What we get is pure, undiluted arcade-style action: More than twenty stages, loads of unlockables (including, but not limited to, a ton of extra options allowing you to adjust certain features like gun damage or autofire), and the typical After Burner brand of frantic gameplay. Played on retina displays, the game simply looks beautiful, even if you hardly find any time of taking in the sights. Yes, again it’s frantic, fast-paced action with barely a break to catch a breath granted. As a nice bonus, you can even choose whether you’d like to play the game with the Climax arcade soundtrack or with the classic After Burner II tunes, so fans of the old games can tackle this one with their old aural favorite blasting out of their earphones.

So it has the advantages of a nice-looking arcade game accompanied by the corresponding soundtrack. However, it also inherited one of the typical flaws: The playtime, or rather the lack thereof. Given enough training, you can easily blast through the entire game in about 12 minutes give or take. There is an optional score attack mode, but other than that the game sadly misses any options to further prolong the gameplay.

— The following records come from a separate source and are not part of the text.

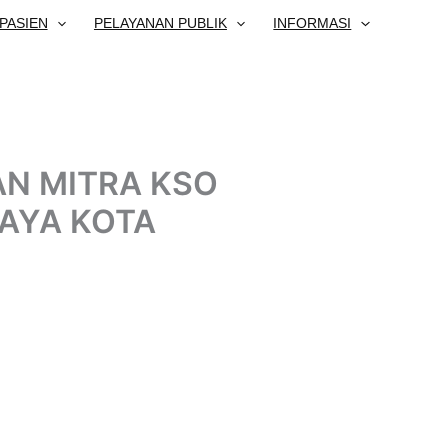
PASIEN
PELAYANAN PUBLIK
INFORMASI
N MITRA KSO
AYA KOTA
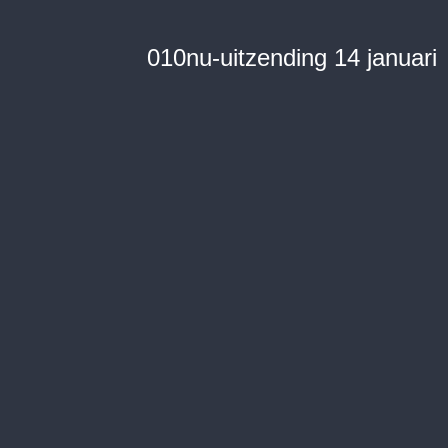
010nu-uitzending 14 januari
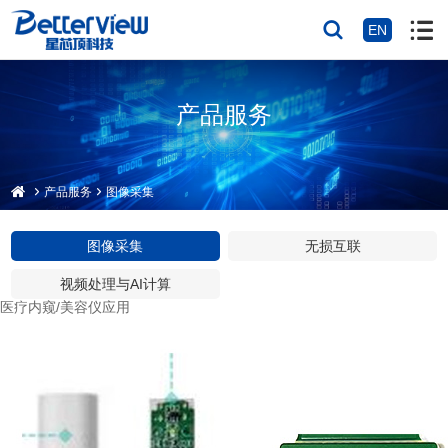
EN
产品服务
产品服务
图像采集
图像采集
无损互联
视频处理与AI计算
医疗内窥/美容仪应用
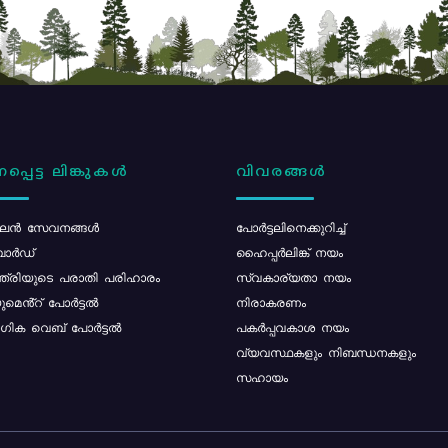
പ്പെട്ട ലിങ്കുകൾ
വിവരങ്ങൾ
ൻ സേവനങ്ങൾ
പോര്‍ട്ടലിനെക്കുറിച്ച്
ോർഡ്
ഹൈപ്പർലിങ്ക് നയം
്ത്രിയുടെ പരാതി പരിഹാരം
സ്വകാര്യതാ നയം
മെൻ്റ് പോർട്ടൽ
നിരാകരണം
ിക വെബ് പോർട്ടൽ
പകർപ്പവകാശ നയം
വ്യവസ്ഥകളും നിബന്ധനകളും
സഹായം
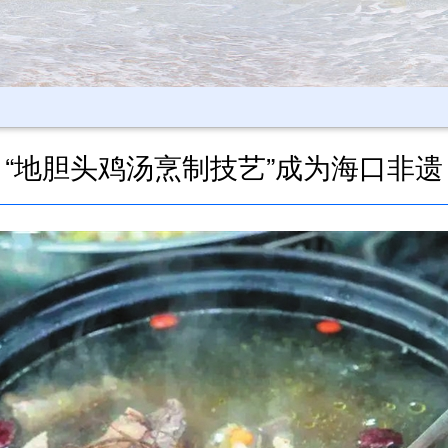
“地胆头鸡汤烹制技艺”成为海口非遗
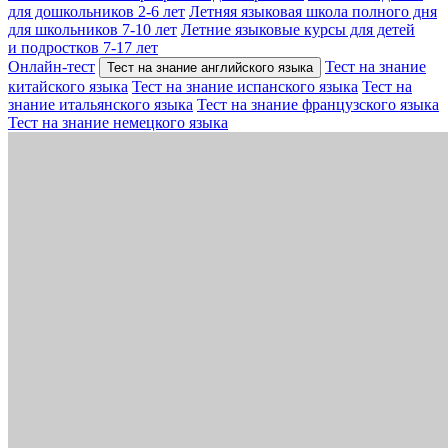
для дошкольников 2-6 лет
Летняя языковая школа полного дня
для школьников 7-10 лет
Летние языковые курсы для детей
и подростков 7-17 лет
Онлайн-тест
Тест на знание
Тест на знание английского языка
китайского языка
Тест на знание испанского языка
Тест на
знание итальянского языка
Тест на знание французского языка
Тест на знание немецкого языка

So how does it control? Sadly, this is the biggest downside to this port. You can switch between three different control styles. The first is purely virtual, directing the path of flight with your fingertip on the screen and adjusting speed and firing the guns by sliding or tapping the corresponding areas. Options two and three employ the accelerometer of your Apple device: you can either use it to adjust the speed or to steer the plane. The latter option however is barely playable, as it makes it very hard to see what’s going on and near impossible to make any controlled maneuvers when trying to steer and adjust the speed per slider at the same time. Also, there’s a tutorial for employing the controls, but it doesn’t work with the accelerometer options enabled. So you might as well stick with the standard control scheme. And that is.. well, not very comfortable, to be honest. Controlling the flight of a fighter jet with an analog stick feels way more natural than trying to guide the plane by dragging your finger across the screen – especially with the typically inverted controls along the Y-Axis: Dragging your finger up makes the plane take a nose dive, pulling it down makes the jet go up. That’s normal for an analog scheme, but it feels very unintuitive for touch controls. You can inverse the Y-Axis though, which I definitely recommend.

Hands-On After Burner Climax iOS 3Hands-On After Burner Climax iOS 4

Final Verdict: It certainly feels sweet to have After Burner come to your mobile devices. The soundtrack is great, and fans of the fast paced Arcade action will have a good time – if the play it on a bigger screen. The iOS port comes with HDMI and Airplay support, which I would highly recommend utilizing, since playing such a frantic game on such a small screen can be quite a chore. Frankly I would rather recommend investing about $8 to get the superior XBLA or PSN versions of the game. The gameplay feels way better, and the soundtrack and visuals create a way superior atmosphere than the handheld devices. It was a nice idea, and it the game can certainly make up for a few entertaining minutes, but in the end tablets and smartphones aren’t the ideal devices to play this type of arcade game.